Dr. Eric Stull spent the last six weeks of his life in a hospital bed next to the bay window in his St. Paul living room. He spent the first three days after his death in the same place.
The in-home funeral after Stull died from cancer was a scene from an emerging movement. Home funerals were common until the start of the 20th century. Now they are making a comeback, fueled by environmental concerns (no embalming), the faltering economy (families can save thousands of dollars compared to a traditional funeral) and surging interest in holistic practices and home hospice care.
State law was changed last year to ease the process. Hospitals will accommodate organ donors by picking up the body, harvesting organs and then returning the deceased home. And even though the initial reaction among funeral homes was to see the movement as competition, a growing number are reaching out to participants after discovering that there's still a need for many of their services (the burial, for instance).
Stull, a pediatrician, and his wife of 30 years, Kyoko Katayama, decided prior to his death six months ago that a home funeral would be a fitting conclusion to his in-home hospice care.
"When we realized that the chemotherapy wasn't working, he wanted to come home," she said. "I was overwhelmed at the way the community got involved.
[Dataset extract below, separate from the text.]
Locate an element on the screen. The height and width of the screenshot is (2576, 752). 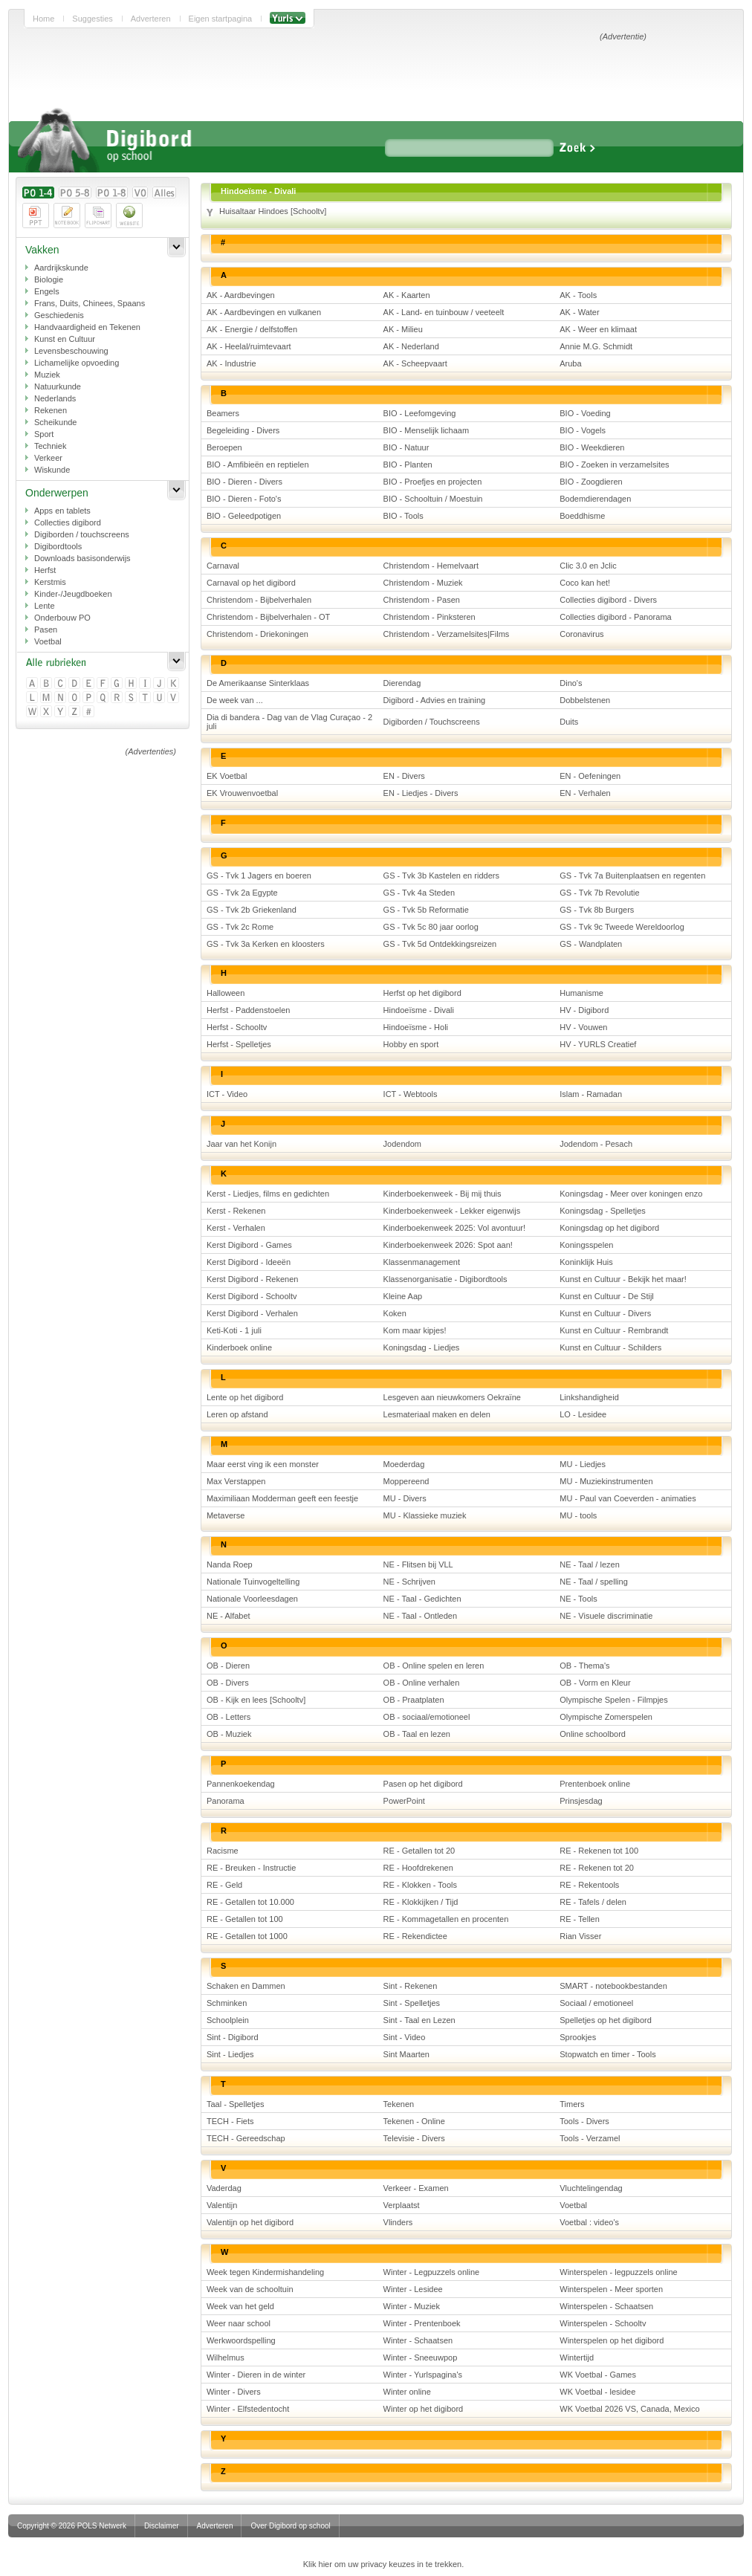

People started bringing over food. Neighbors walked the dog and cleaned the house. Patients' families helped us move out of his office. Healers came to do energy healing. Friends gave him massages. A nurse offered to take care of the IV fluids he was getting.
"Literally, we had people coming through the door at all hours of the day. So when he died, it seemed natural [to have the vigil in the home]. This is where people came when he was alive, so this is where they came to say goodbye."
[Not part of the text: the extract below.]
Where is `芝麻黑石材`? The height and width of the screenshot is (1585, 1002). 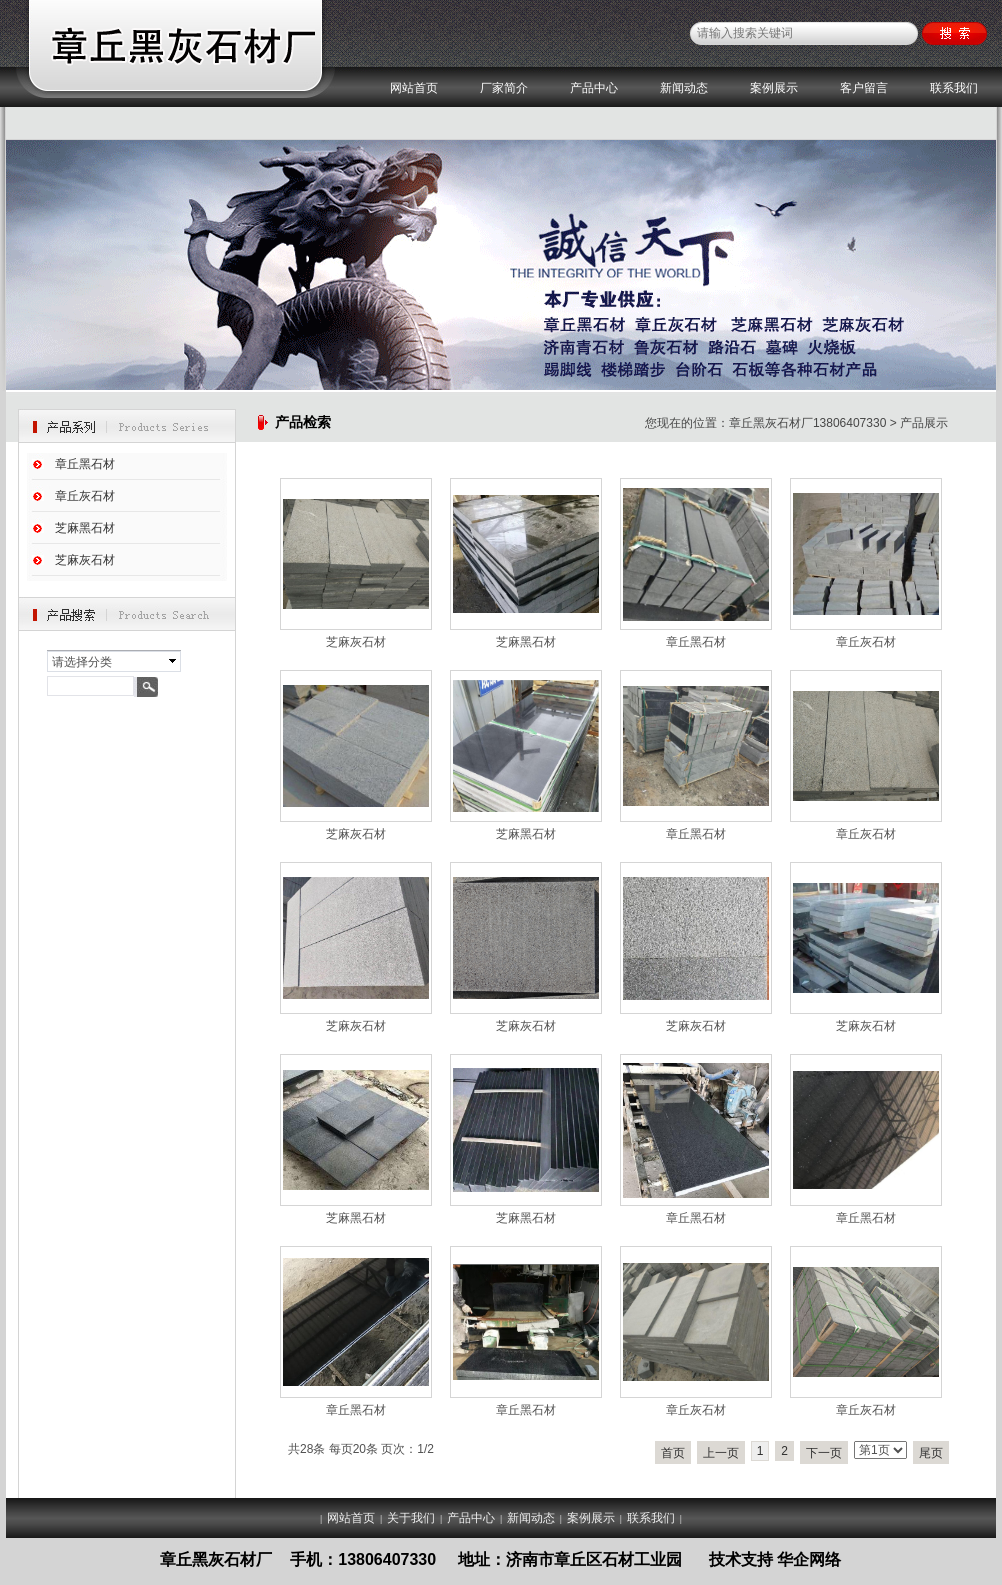
芝麻黑石材 is located at coordinates (85, 528).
Home funerals are commonly misunderstood, according to the Minnesota Threshold Network (mnthresholdnetwork. wordpress.com), an organization that describes itself as "a meeting place for all who are interested in death, home funerals and green burials."
The bodies don't rot or stink; they're packed in dry ice or chemical cold packs. There's little danger of disease; you're at a greater risk of catching something from the person sitting next to you at work than from a dead body. And there are no religious prohibitions against them.